→ YOUR OBJECTIVE
Your answer should reproduce every line of the material in which the word "from" occurs.

→ RECORDS FOR THIS TASK
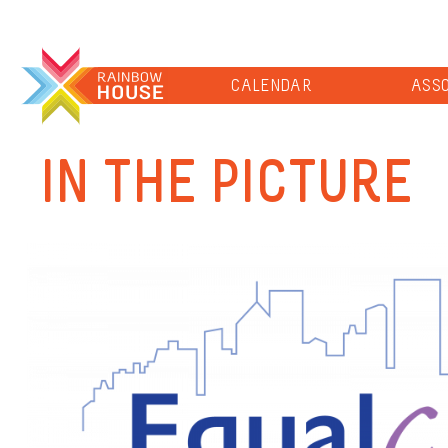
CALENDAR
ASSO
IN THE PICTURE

* * *

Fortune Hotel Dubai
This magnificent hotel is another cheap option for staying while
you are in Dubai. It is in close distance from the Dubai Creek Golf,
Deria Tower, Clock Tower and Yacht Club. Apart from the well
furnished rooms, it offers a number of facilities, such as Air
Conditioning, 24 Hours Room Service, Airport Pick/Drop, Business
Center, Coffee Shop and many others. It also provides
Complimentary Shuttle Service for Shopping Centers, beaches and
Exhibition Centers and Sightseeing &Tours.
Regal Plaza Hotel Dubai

→ ANSWER TO THIS PROBLEM
you are in Dubai. It is in close distance from the Dubai Creek Golf,
Deria Tower, Clock Tower and Yacht Club. Apart from the well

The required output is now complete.